__PROBLEM TO SOLVE__
Within the entries below, please retype exactly the lines starting with the line that has "Отправляя, Вы соглашаетесь с" and going on through the line that has "E-liquide Colalala 50 ml Candy", but not the pictures.

__AVAILABLE RECORDS__
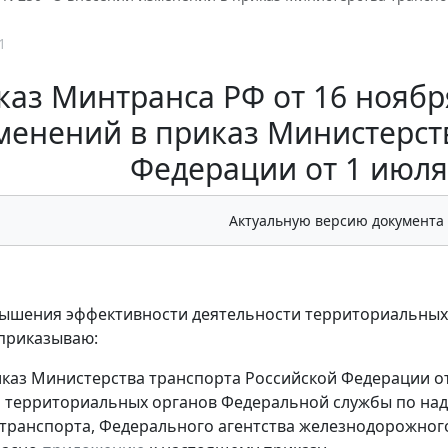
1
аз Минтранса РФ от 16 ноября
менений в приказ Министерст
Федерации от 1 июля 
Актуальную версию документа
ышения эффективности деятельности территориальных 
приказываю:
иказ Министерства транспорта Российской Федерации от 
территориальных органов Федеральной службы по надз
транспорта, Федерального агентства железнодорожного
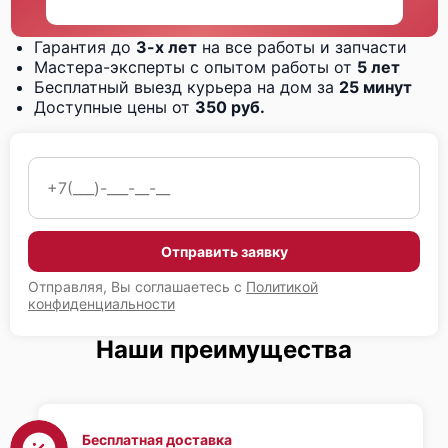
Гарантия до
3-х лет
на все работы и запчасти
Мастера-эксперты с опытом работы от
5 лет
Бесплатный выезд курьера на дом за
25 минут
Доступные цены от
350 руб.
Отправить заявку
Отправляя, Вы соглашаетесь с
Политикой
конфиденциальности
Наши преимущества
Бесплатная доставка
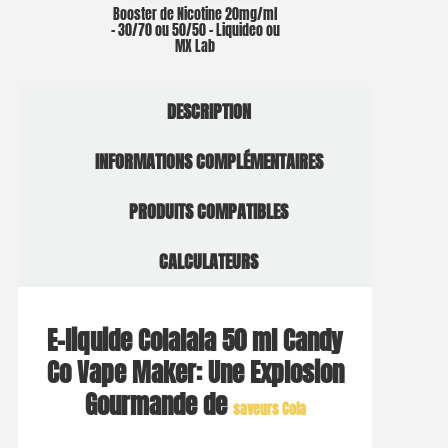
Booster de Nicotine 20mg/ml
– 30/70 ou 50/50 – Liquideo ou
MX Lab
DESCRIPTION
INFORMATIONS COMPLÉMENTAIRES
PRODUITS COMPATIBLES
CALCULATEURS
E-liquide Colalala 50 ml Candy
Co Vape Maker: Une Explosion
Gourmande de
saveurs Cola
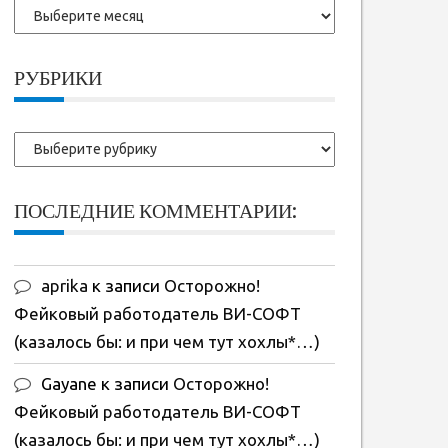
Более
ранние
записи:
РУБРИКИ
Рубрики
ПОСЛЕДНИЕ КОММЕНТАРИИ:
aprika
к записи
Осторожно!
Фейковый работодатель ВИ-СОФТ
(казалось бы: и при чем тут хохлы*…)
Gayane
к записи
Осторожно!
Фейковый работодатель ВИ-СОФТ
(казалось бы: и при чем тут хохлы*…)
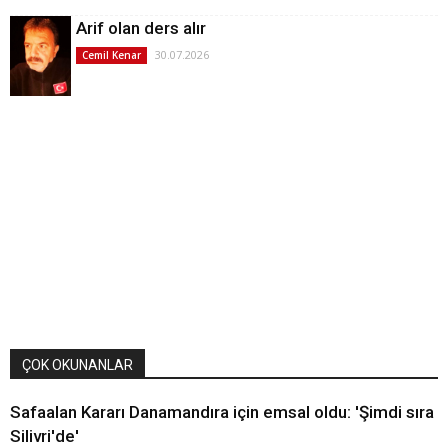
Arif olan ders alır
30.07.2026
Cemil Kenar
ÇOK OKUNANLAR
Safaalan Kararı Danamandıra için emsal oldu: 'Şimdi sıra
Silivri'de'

__ANSWER TO THE EXERCISE__
Отправляя, Вы соглашаетесь с
Политикой
конфиденциальности
Наши преимущества
Бесплатная доставка
Booster de Nicotine 20mg/ml
– 30/70 ou 50/50 – Liquideo ou
MX Lab
DESCRIPTION
INFORMATIONS COMPLÉMENTAIRES
PRODUITS COMPATIBLES
CALCULATEURS
E-liquide Colalala 50 ml Candy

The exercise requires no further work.